The system itself may be largely unchanged. What changed is the outcome, and the story told about it.
What Complex Systems Actually Do
Complex systems have properties that directly undermine best-practice thinking:
Nonlinearity
Small inputs can produce disproportionate effects
Local Adaptation
People continuously adjust behavior to immediate conditions
Emergence
System performance arises from interactions, not components
Path Dependence
History, timing, & prior adaptations matter (Meadows, 2008)
Standardization can improve reliability in well-understood domains. It cannot replace judgment where conditions vary, and surprise is unavoidable.
Research from Naturalistic Decision Making shows that experts operating in real-world complexity do not rely primarily on abstract rules or generalized procedures. Instead, they recognize patterns, detect anomalies, and adapt actions to fit situational demands (Klein, 1998; Klein et al., 2010). Effective performance in complex environments depends on sensemaking under constraint, not rule compliance detached from context.
Best practices suppress the important signals experienced professionals need so they can adjust when conditions shift.
The Craving for Certainty
Best practices are at the top of everyone’s list because they offer leaders something deeply appealing: certainty.
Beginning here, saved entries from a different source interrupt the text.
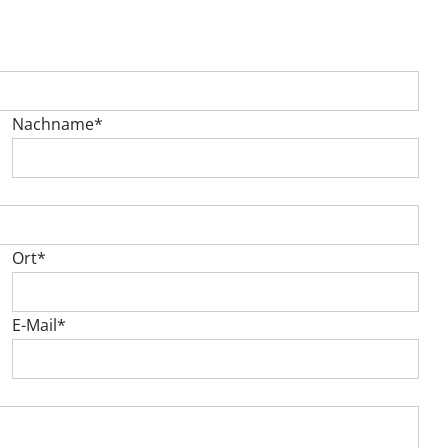
Nachname*
Ort*
E-Mail*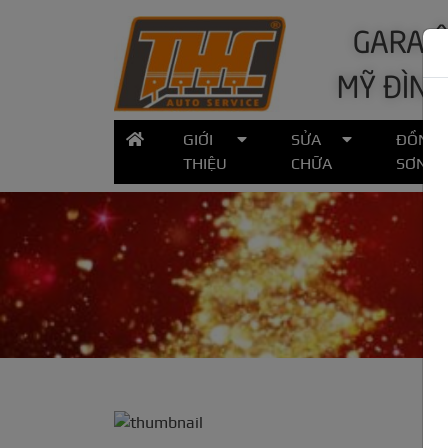
GARA Ô
MỸ ĐÌNH
GIỚI
SỬA
ĐỒNG
THIỆU
CHỮA
SƠN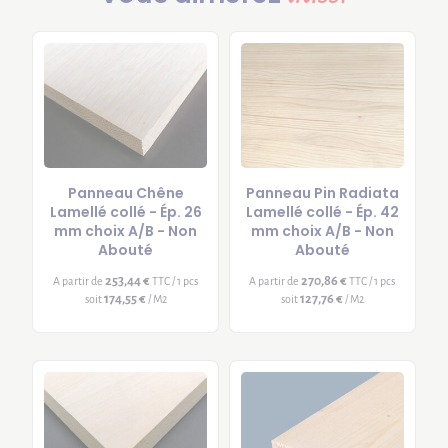
Panneau Chêne
Panneau Pin Radiata
Lamellé collé - Ép. 26
Lamellé collé - Ép. 42
mm choix A/B - Non
mm choix A/B - Non
Abouté
Abouté
253,44 €
270,86 €
A partir de
TTC / 1 pcs
A partir de
TTC / 1 pcs
174,55 €
127,76 €
soit
/ M2
soit
/ M2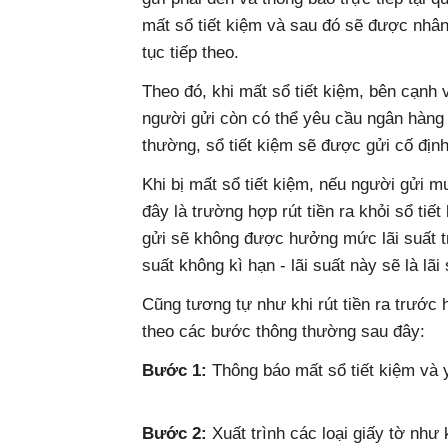
mất sổ tiết kiệm và sau đó sẽ được nhâ
tục tiếp theo.
Theo đó, khi mất sổ tiết kiệm, bên cạnh vi
người gửi còn có thể yêu cầu ngân hàng c
thường, sổ tiết kiệm sẽ được gửi cố định
Khi bị mất sổ tiết kiệm, nếu người gửi mu
đây là trường hợp rút tiền ra khỏi sổ tiế
gửi sẽ không được hưởng mức lãi suất tr
suất không kì hạn - lãi suất này sẽ là lãi 
Cũng tương tự như khi rút tiền ra trước 
theo các bước thông thường sau đây:
Bước 1:
Thông báo mất sổ tiết kiệm và y
Bước 2:
Xuất trình các loại giấy tờ như 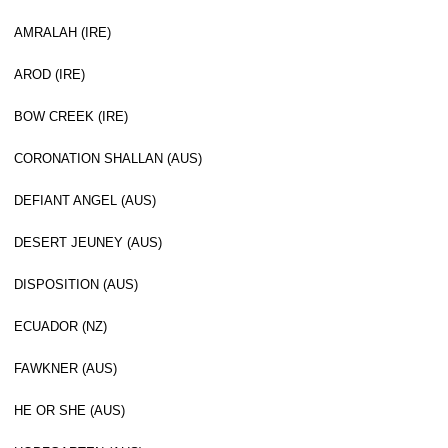
AMRALAH (IRE)
AROD (IRE)
BOW CREEK (IRE)
CORONATION SHALLAN (AUS)
DEFIANT ANGEL (AUS)
DESERT JEUNEY (AUS)
DISPOSITION (AUS)
ECUADOR (NZ)
FAWKNER (AUS)
HE OR SHE (AUS)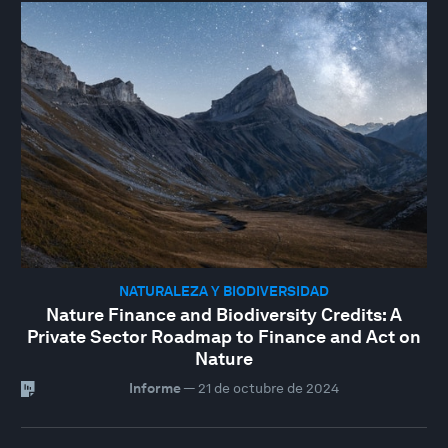
NATURALEZA Y BIODIVERSIDAD
Nature Finance and Biodiversity Credits: A
Private Sector Roadmap to Finance and Act on
Nature
Informe
—
21 de octubre de 2024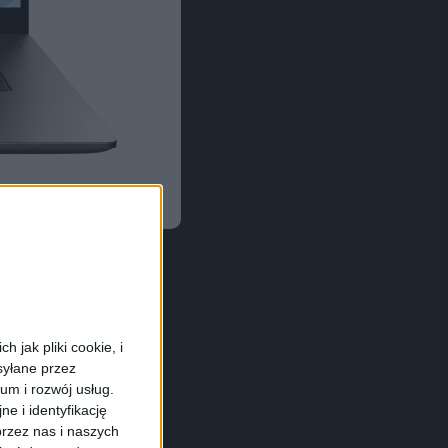
 jak pliki cookie, i
syłane przez
ium i rozwój usług.
sor, grafika i
e i identyfikację
rzez nas i naszych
They suggest complexity can be managed with replication more than interpretation. Or that success can be transferred without deeply understanding the system it comes from. But complexity calls for the ability to recognize what kind of situation one is facing and respond accordingly (Snowden & Boone, 2007; Klein et al., 2010).
When leaders treat complex systems as if they were merely complicated, they do not reduce risk. They create brittleness. Performance appears stable until it suddenly is not.
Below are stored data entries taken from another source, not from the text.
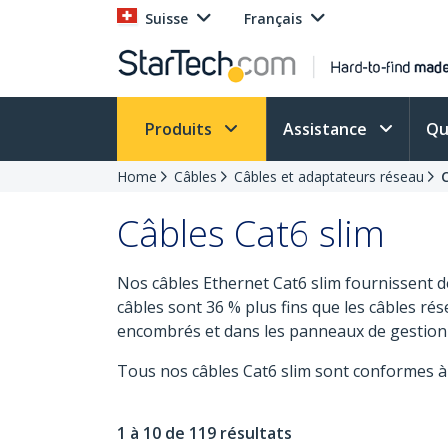
Suisse
Français
Produits
Assistance
Qu
Home
Câbles
Câbles et adaptateurs réseau
Câbles Cat6 slim
Nos câbles Ethernet Cat6 slim fournissent d
câbles sont 36 % plus fins que les câbles ré
encombrés et dans les panneaux de gestion d
Tous nos câbles Cat6 slim sont conformes à
1 à 10 de 119 résultats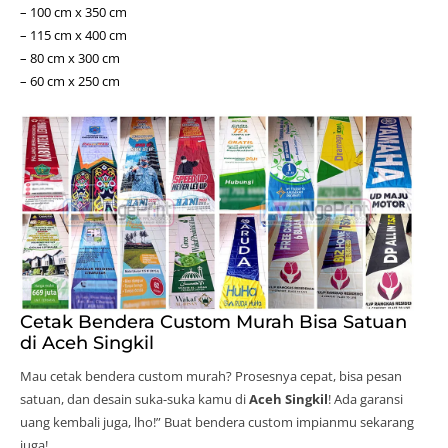
– 100 cm x 350 cm
– 115 cm x 400 cm
– 80 cm x 300 cm
– 60 cm x 250 cm
Cetak Bendera Custom Murah Bisa Satuan
di Aceh Singkil
Mau cetak bendera custom murah? Prosesnya cepat, bisa pesan
satuan, dan desain suka-suka kamu di
Aceh Singkil
! Ada garansi
uang kembali juga, lho!” Buat bendera custom impianmu sekarang
juga!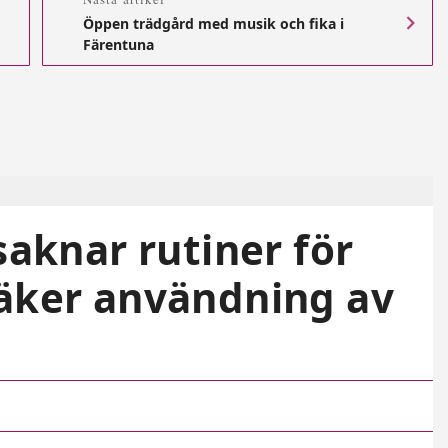
Öppen trädgård med musik och fika i
Färentuna
saknar rutiner för
säker användning av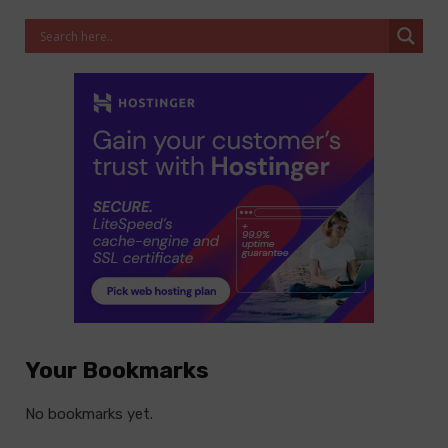
Your Bookmarks
No bookmarks yet.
The Real Cost of Misunderstanding Complexity
– Professionals trained to comply rather than think –
– Organizations optimized for past conditions or conditions of other organizations. –
– Leadership teams surprised by outcomes that were predictable if the system had been understood on its own terms –
Best practices are not inherently wrong. They are context-dependent. They work where conditions are stable and repeatable. They fail where interaction, emergence, uncertainty, and adaptation define the work.
References
Kahneman, D. (2011). Thinking, fast and slow. Farrar, Straus and Giroux.
Klein, G. (1998). Sources of power: How people make decisions. MIT Press.
Klein, G., Moon, B., & Hoffman, R. R. (2010). Making sense of sensemaking 1: Alternative perspectives. IEEE Intelligent Systems, 21(4), 70–73. https://doi.org/10.1109/MIS.2006.75
Meadows, D. H. (2008). Thinking in systems: A primer. Chelsea Green Publishing.
Rosenzweig, P. (2007). The halo effect…and the eight other business delusions that deceive managers. Free Press.
Snowden, D. J., & Boone, M. E. (2007). A leader’s framework for decision making. Harvard Business Review, 85(11), 68–76.